Where to check the current figures
For the framework, forms, and instructions, see the U.S. Courts bankruptcy forms pages at uscourts.gov. For the current median-income figures and IRS National and Local Standards used to complete the means test, see the U.S. Trustee Program's means-testing data at justice.gov/ust. Property exemptions — what you get to keep regardless of the means test — are a separate question governed by your state's exemption statutes (or the federal exemptions, where your state allows a choice), and those dollar amounts also adjust periodically, so check them separately rather than assuming an older figure still applies.
Beware of scams while you're figuring this out
People researching the means test are often deep in financial stress, and that makes them a target. Be wary of for-profit debt-settlement or debt-relief companies that promise to erase your debt for a large upfront fee — many charge substantial money and deliver little, while your creditors keep adding interest and penalties. Also be cautious of non-attorney "petition preparers" who offer legal advice about which chapter to file, how to fill out the means test, or how to protect assets — in most states, that crosses into the unauthorized practice of law and can leave you with a bad filing and no one accountable for it. A licensed bankruptcy attorney, a legal aid office, a law-school clinic, or your court's self-help center are safer starting points, and a U.S. Trustee–approved credit counseling agency is required before you file in any event.
This article is general information, not legal advice, and reading it doesn't create an attorney-client relationship. Bankruptcy outcomes depend heavily on your specific numbers and documentation — talk to a qualified bankruptcy attorney before you rely on any means-test calculation.
Frequently asked questions
If my income is above the median, does that mean I can't file Chapter 7?

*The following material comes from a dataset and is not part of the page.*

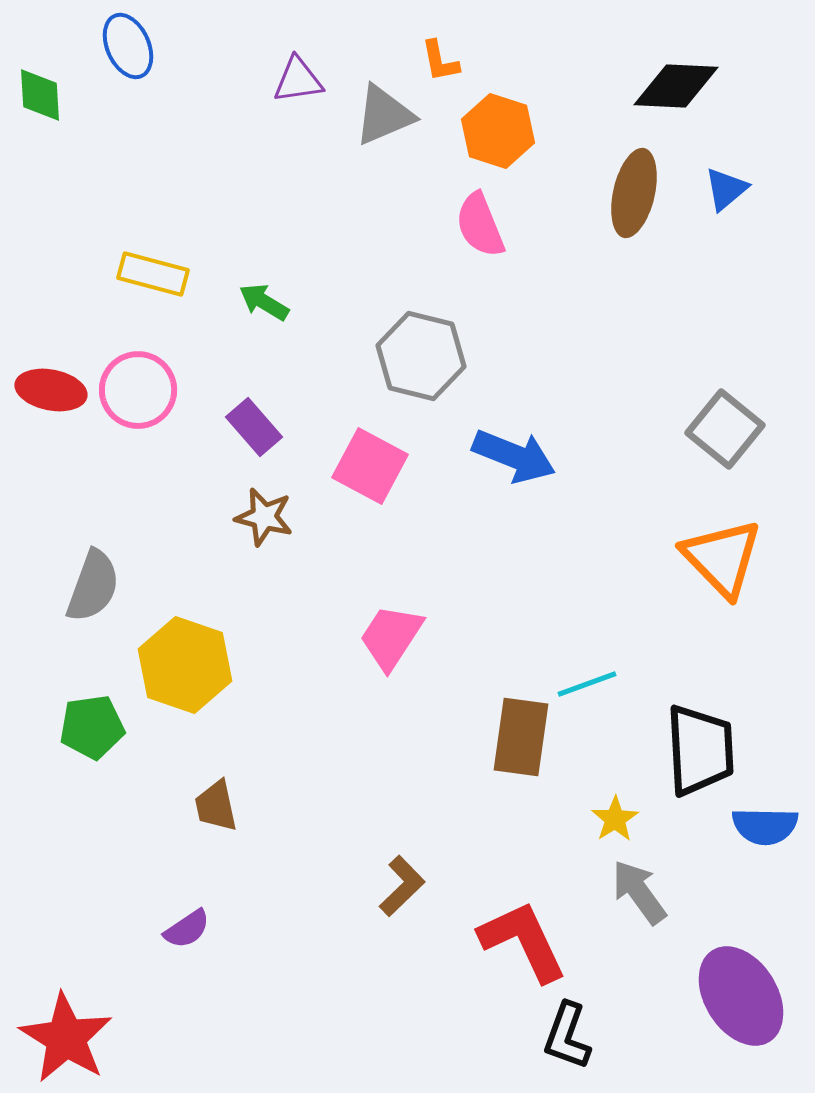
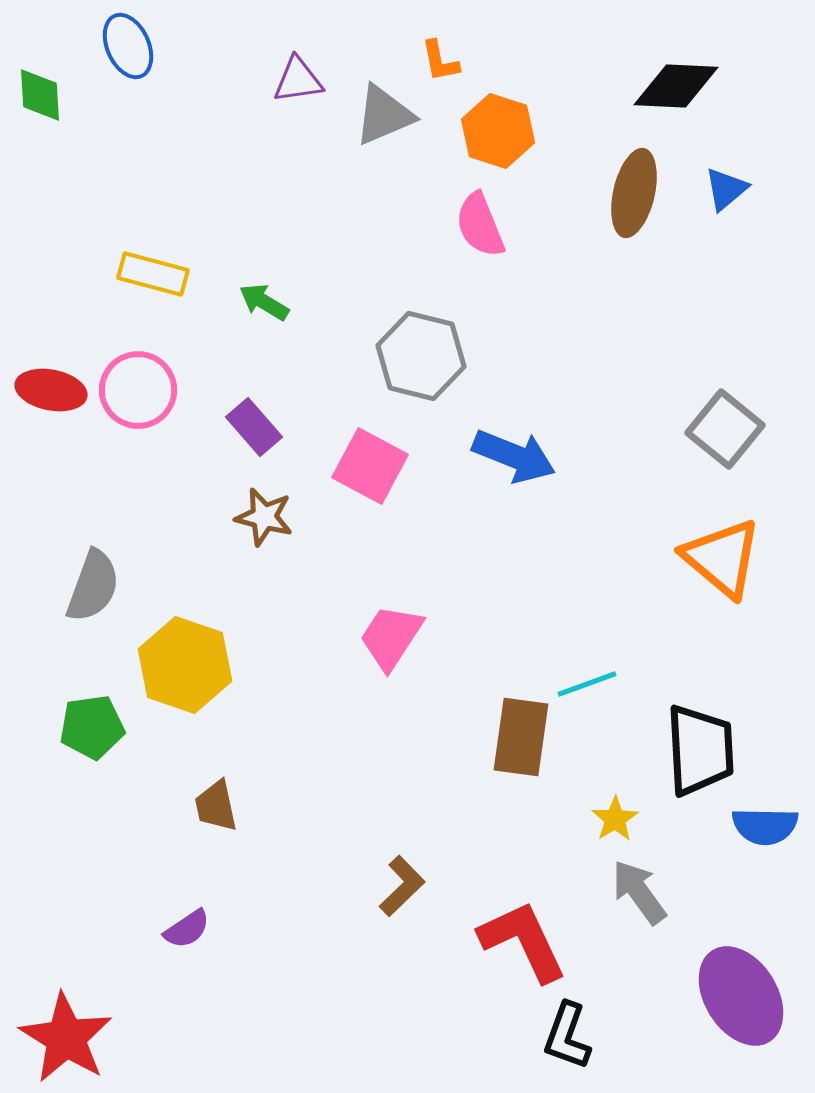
orange triangle: rotated 6 degrees counterclockwise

No. Being above the median only means you move to the second part of the means test, where allowed expenses and actual debt payments are subtracted from your income. Many above-median filers still qualify.
What counts as a 'special circumstance' that can rebut the presumption of abuse?

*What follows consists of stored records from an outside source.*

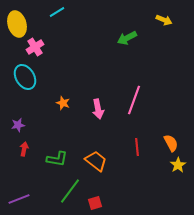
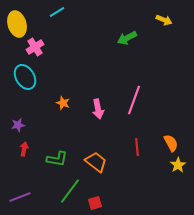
orange trapezoid: moved 1 px down
purple line: moved 1 px right, 2 px up
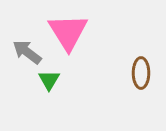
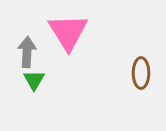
gray arrow: rotated 56 degrees clockwise
green triangle: moved 15 px left
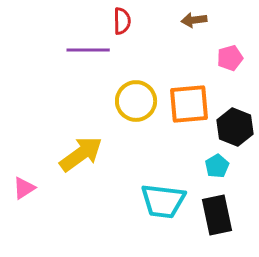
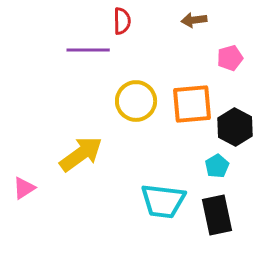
orange square: moved 3 px right
black hexagon: rotated 6 degrees clockwise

Examples include a serious medical condition, a disability, or being called to active military duty — situations creating additional necessary expenses with no reasonable alternative. Each one must be itemized, explained, and documented under 11 U.S.C. § 707(b)(2)(B).
Can I use my actual monthly expenses instead of the IRS Standards?

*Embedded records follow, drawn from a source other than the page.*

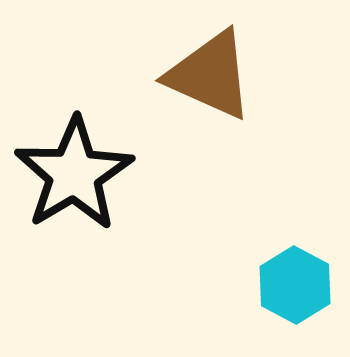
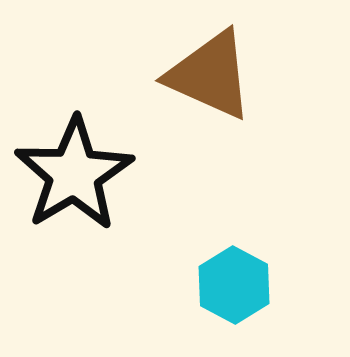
cyan hexagon: moved 61 px left
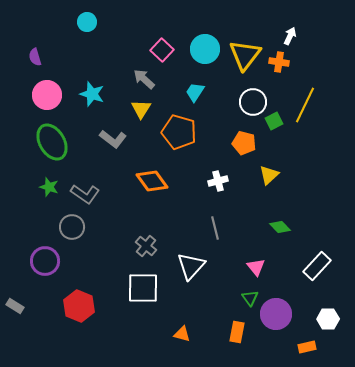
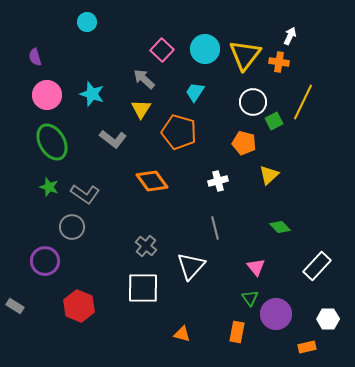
yellow line at (305, 105): moved 2 px left, 3 px up
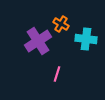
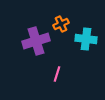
orange cross: rotated 35 degrees clockwise
purple cross: moved 2 px left; rotated 16 degrees clockwise
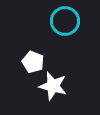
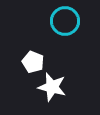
white star: moved 1 px left, 1 px down
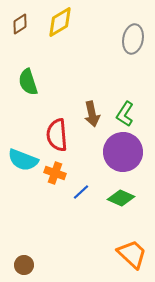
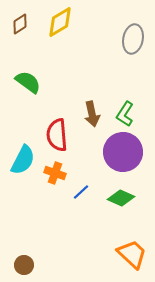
green semicircle: rotated 144 degrees clockwise
cyan semicircle: rotated 84 degrees counterclockwise
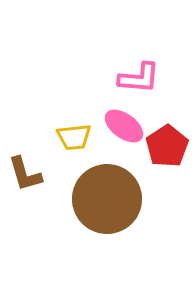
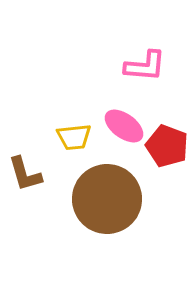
pink L-shape: moved 6 px right, 12 px up
red pentagon: rotated 18 degrees counterclockwise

For most categories, no — the National and Local Standards are flat allowances based on household size and location, regardless of what you actually spend. Certain other categories do let you deduct actual, documented amounts.
Where do I find the current means-test income and expense figures?
The U.S. Trustee Program publishes current median-income figures and IRS Standards at justice.gov/ust, and the official forms and instructions are at uscourts.gov. These update periodically, so check close to your filing date.
What happens if the presumption of abuse applies and I can't rebut it?
The case can be dismissed or, with your consent, converted to Chapter 13. This is a significant risk, which is why having a bankruptcy attorney review your means-test calculation before filing matters.
This article is general legal information, not legal advice, and may not reflect the most current law or the law in your jurisdiction. Laws vary by state and change over time. For advice about your specific situation, consult a licensed attorney.